Anyone who was alive and conscious of pop music in the late 1980s should remember the dancing-singing duo Milli Vanilli. Who could, after all “forget their number?” Their hit tunes—including “Girl You Know It’s True” and “Blame It on the Rain”— were nothing if not extremely catchy. Unfortunately, as it turned out, the songs were not, in fact, sung by the two men put forward as the actual performers. Those would be Fabrice (Fab) Morvan and Rob Pilatus, longtime friends who met in Munich, Germany, and were recruited to form Milli Vanilli by one Frank Farian, the producer behind the successful Boney M. When the truth came out about their lip-syncing, the world turned against them both, while Farian emerged unscathed.

In his eponymously titled new documentary, Milli Vanilli, director Luke Korem (Dealt) follows the rags-to-riches trajectories of the two men, one of which led to a tragic overdose and death in 1998. Poor Rob Pilatus succumbed to depression and addiction in the years following the fiasco, while Morvan somehow was able to regroup, find peace—and eventually, love—and forge a path forward. The biggest mystery of it all (beyond the fact that the white Farian paid no price at all while his Black frontmen took the fall) is that both the French-born Morvan and German-born Pilatus could, in fact, sing (though with accents, which didn’t fit the presentation).

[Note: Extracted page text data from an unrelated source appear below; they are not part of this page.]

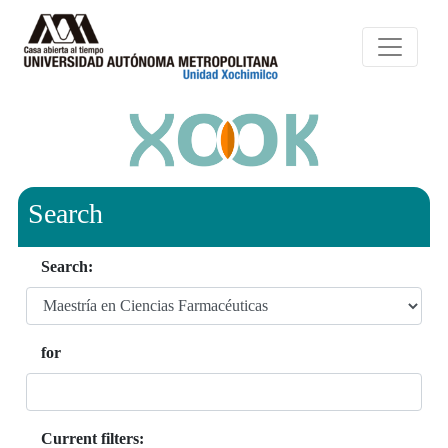
Search
Search:
for
Current filters: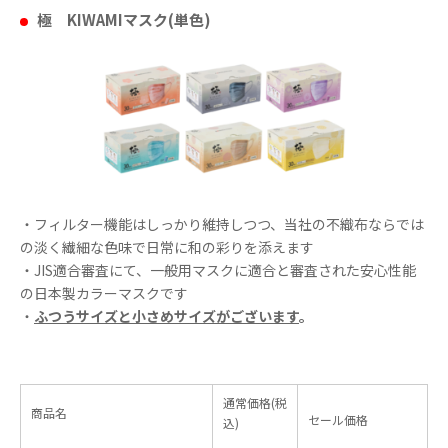
極 KIWAMIマスク(単色)
・フィルター機能はしっかり維持しつつ、当社の不織布ならでは
の淡く繊細な色味で日常に和の彩りを添えます
・JIS適合審査にて、一般用マスクに適合と審査された安心性能
の日本製カラーマスクです
・
ふつうサイズと小さめサイズがございます
。
通常価格(税
商品名
セール価格
込)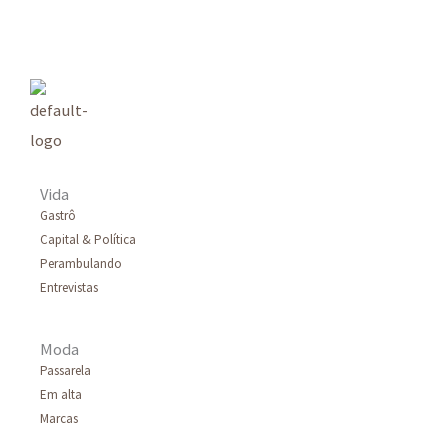
q
u
i
s
a
r
Vida
p
Gastrô
Capital & Política
o
Perambulando
r
Entrevistas
:
Moda
Passarela
Em alta
Marcas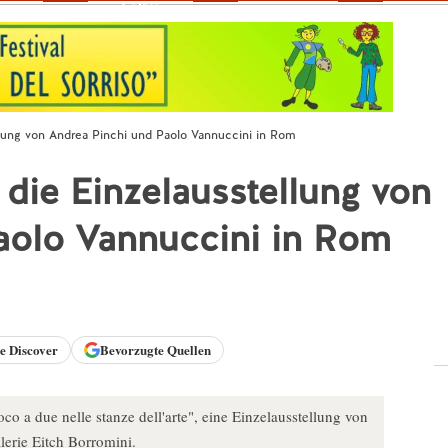
Fokus
lung von Andrea Pinchi und Paolo Vannuccini in Rom
die Einzelausstellung von
aolo Vannuccini in Rom
le
Discover
Bevorzugte Quellen
 a due nelle stanze dell'arte", eine Einzelausstellung von
erie Eitch Borromini.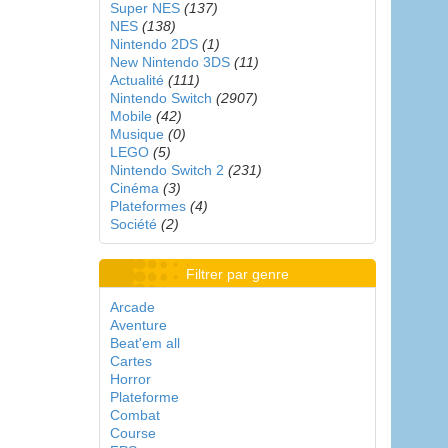
Super NES
(137)
NES
(138)
Nintendo 2DS
(1)
New Nintendo 3DS
(11)
Actualité
(111)
Nintendo Switch
(2907)
Mobile
(42)
Musique
(0)
LEGO
(5)
Nintendo Switch 2
(231)
Cinéma
(3)
Plateformes
(4)
Société
(2)
Filtrer par genre
Arcade
Aventure
Beat'em all
Cartes
Horror
Plateforme
Combat
Course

So how did it all happen? Korem and his collaborators have the details covered. Through in-depth interviews with Morvan and others, including Farian’s assistant (and lover), Ingrid “Milli” Segieth, he walks us through the early days of how the Pilatus and Morvan became friends, their dysfunctional-family backgrounds, and their I-can’t-believe-this-is-really-happening enthusiasm when Farian first approached them. It turns out that such manufactured packaging was kind of Farian’s thing, since he had secretly been the voice—and not just writer/producer—behind Boney M (at least for the male singer). Too bad Farian is only here courtesy of archival footage and other people’s words, but it’s not hard to see why he might not agree to be interviewed.

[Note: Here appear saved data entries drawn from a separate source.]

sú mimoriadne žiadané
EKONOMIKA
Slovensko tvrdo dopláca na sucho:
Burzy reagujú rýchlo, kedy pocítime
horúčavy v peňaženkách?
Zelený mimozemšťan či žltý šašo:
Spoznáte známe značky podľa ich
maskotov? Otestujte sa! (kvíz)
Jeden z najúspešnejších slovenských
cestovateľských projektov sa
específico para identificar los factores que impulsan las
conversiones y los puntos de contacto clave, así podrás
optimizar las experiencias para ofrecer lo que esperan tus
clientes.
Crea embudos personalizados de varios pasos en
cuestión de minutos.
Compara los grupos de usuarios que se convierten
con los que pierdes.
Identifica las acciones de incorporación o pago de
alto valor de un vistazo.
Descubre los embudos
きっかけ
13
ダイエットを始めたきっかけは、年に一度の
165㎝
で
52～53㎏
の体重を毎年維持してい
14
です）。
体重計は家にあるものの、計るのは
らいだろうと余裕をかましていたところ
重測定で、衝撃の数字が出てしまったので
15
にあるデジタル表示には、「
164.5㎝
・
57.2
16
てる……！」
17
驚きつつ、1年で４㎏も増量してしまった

He is, after all, the true villain of the narrative. One of the many great insights here is to be found in Korem’s examination of race and its impact on what happened. Milli Vanilli, comprised of two men of color (the biracial Pilatus, with green eyes, was often pushed front and center), had mostly white fans, who were all extremely offended that they had been duped. OK, we get it, but the “singers” were the smallest cogs in the machine. What about Farian and, even more, the executives at Arista Records, including the legendary Clive Davis. Everyone was in the know.

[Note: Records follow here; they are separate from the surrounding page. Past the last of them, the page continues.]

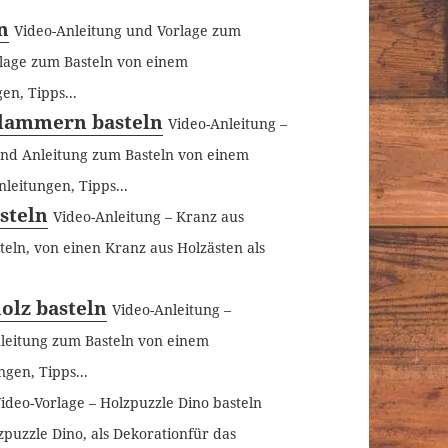
n
Video-Anleitung und Vorlage zum
rlage zum Basteln von einem
en, Tipps...
klammern basteln
Video-Anleitung –
nd Anleitung zum Basteln von einem
eitungen, Tipps...
steln
Video-Anleitung – Kranz aus
eln, von einen Kranz aus Holzästen als
olz basteln
Video-Anleitung –
nleitung zum Basteln von einem
gen, Tipps...
ideo-Vorlage – Holzpuzzle Dino basteln
puzzle Dino, als Dekorationfür das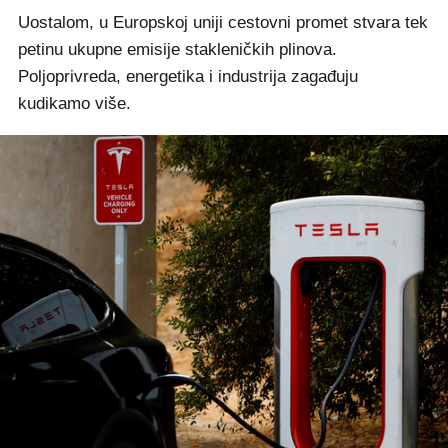
Uostalom, u Europskoj uniji cestovni promet stvara tek
petinu ukupne emisije stakleničkih plinova.
Poljoprivreda, energetika i industrija zagađuju
kudikamo više.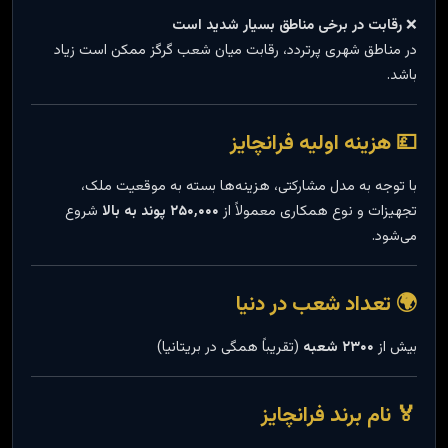
❌
رقابت در برخی مناطق بسیار شدید است
در مناطق شهری پرتردد، رقابت میان شعب گرگز ممکن است زیاد
باشد.
💷 هزینه اولیه فرانچایز
با توجه به مدل مشارکتی، هزینه‌ها بسته به موقعیت ملک،
تجهیزات و نوع همکاری معمولاً از
۲۵۰٬۰۰۰ پوند به بالا
شروع
می‌شود.
🌍 تعداد شعب در دنیا
بیش از
۲۳۰۰ شعبه
(تقریباً همگی در بریتانیا)
🏅 نام برند فرانچایز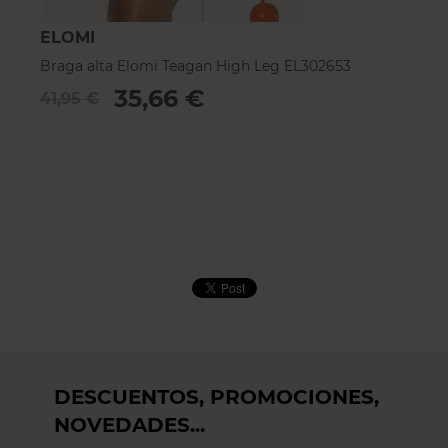
ELOMI
F
Braga alta Elomi Teagan High Leg EL302653
Ta
35,66 €
41,95 €
1
DESCUENTOS, PROMOCIONES,
NOVEDADES...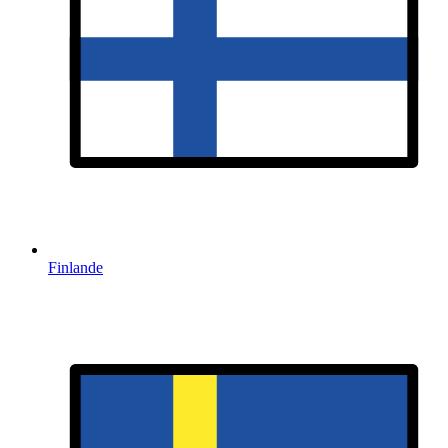
Finlande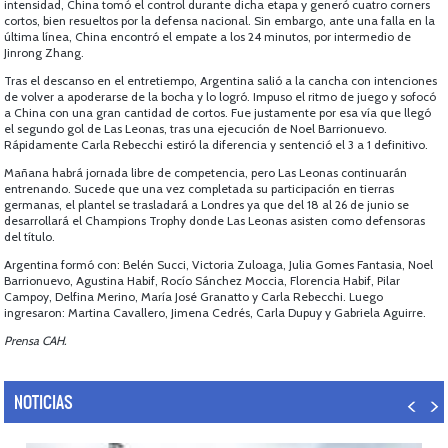
intensidad, China tomó el control durante dicha etapa y generó cuatro corners
cortos, bien resueltos por la defensa nacional. Sin embargo, ante una falla en la
última línea, China encontró el empate a los 24 minutos, por intermedio de
Jinrong Zhang.
Tras el descanso en el entretiempo, Argentina salió a la cancha con intenciones
de volver a apoderarse de la bocha y lo logró. Impuso el ritmo de juego y sofocó
a China con una gran cantidad de cortos. Fue justamente por esa vía que llegó
el segundo gol de Las Leonas, tras una ejecución de Noel Barrionuevo.
Rápidamente Carla Rebecchi estiró la diferencia y sentenció el 3 a 1 definitivo.
Mañana habrá jornada libre de competencia, pero Las Leonas continuarán
entrenando. Sucede que una vez completada su participación en tierras
germanas, el plantel se trasladará a Londres ya que del 18 al 26 de junio se
desarrollará el Champions Trophy donde Las Leonas asisten como defensoras
del título.
Argentina formó con: Belén Succi, Victoria Zuloaga, Julia Gomes Fantasia, Noel
Barrionuevo, Agustina Habif, Rocío Sánchez Moccia, Florencia Habif, Pilar
Campoy, Delfina Merino, María José Granatto y Carla Rebecchi. Luego
ingresaron: Martina Cavallero, Jimena Cedrés, Carla Dupuy y Gabriela Aguirre.
Prensa CAH.
NOTICIAS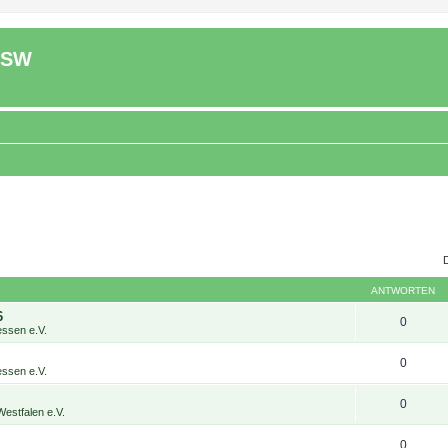
ASW
ANTWORTEN
6
0
ssen e.V.
0
ssen e.V.
0
estfalen e.V.
0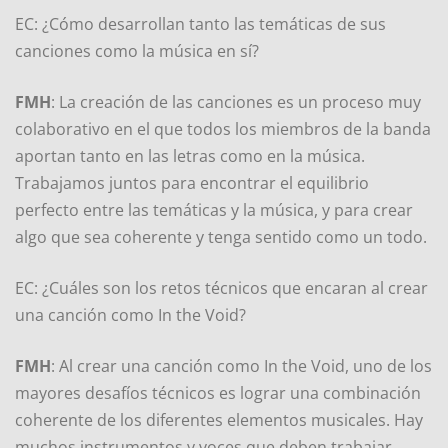
EC: ¿Cómo desarrollan tanto las temáticas de sus
canciones como la música en sí?
FMH
: La creación de las canciones es un proceso muy
colaborativo en el que todos los miembros de la banda
aportan tanto en las letras como en la música.
Trabajamos juntos para encontrar el equilibrio
perfecto entre las temáticas y la música, y para crear
algo que sea coherente y tenga sentido como un todo.
EC: ¿Cuáles son los retos técnicos que encaran al crear
una canción como In the Void?
FMH
: Al crear una canción como In the Void, uno de los
mayores desafíos técnicos es lograr una combinación
coherente de los diferentes elementos musicales. Hay
muchos instrumentos y voces que deben trabajar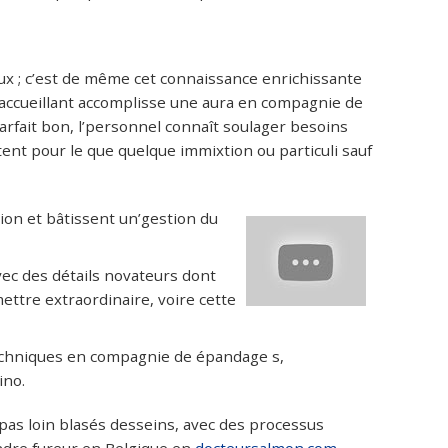
x ; c’est de même cet connaissance enrichissante
accueillant accomplisse une aura en compagnie de
 parfait bon, l’personnel connaît soulager besoins
tent pour le que quelque immixtion ou particuli sauf
on et bâtissent un’gestion du
vec des détails novateurs dont
ettre extraordinaire, voire cette
 techniques en compagnie de épandage s,
ino.
 pas loin blasés desseins, avec des processus
gendre fureur en Belgique en
docteursalmon.com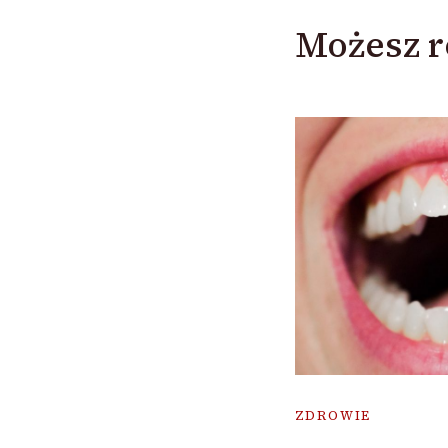
Możesz r
ZDROWIE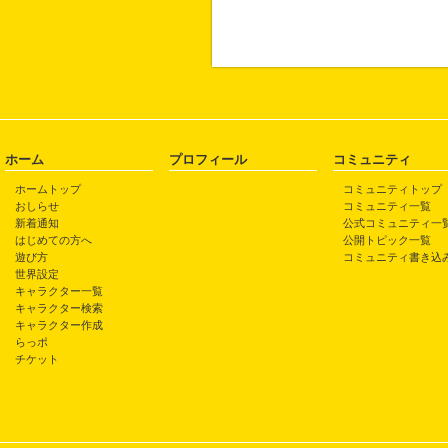
ホーム
プロフィール
コミュニティ
ホームトップ
コミュニティトップ
おしらせ
コミュニティ一覧
新着通知
公式コミュニティ一
はじめての方へ
公開トピック一覧
遊び方
コミュニティ書き込
世界設定
キャラクター一覧
キャラクター検索
キャラクター作成
らっポ
チケット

Not quite, for as we learn, had all members of the team been clued in, then the fateful Grammys nomination and win (for best new act) would never have happened, and the deception might have remained hidden. But it didn’t, and in many ways those most taken advantage of were the ones to suffer the most. As so many interviewees repeat here, where was the actual crime, and who was actually hurt? Celebrity and popular culture are full of illusions, after all. Don’t kid yourself.

At the heart of it all is Morvan, an extremely reflective soul. He is at a place in his life, as a father of four, where he has let go of bitterness and embraces the past to live in harmony with the present. If nothing else, he is a vision of how we should all strive to be. Learn, evolve, and be happy.

– Christopher Llewellyn Reed (@ChrisReedFilm)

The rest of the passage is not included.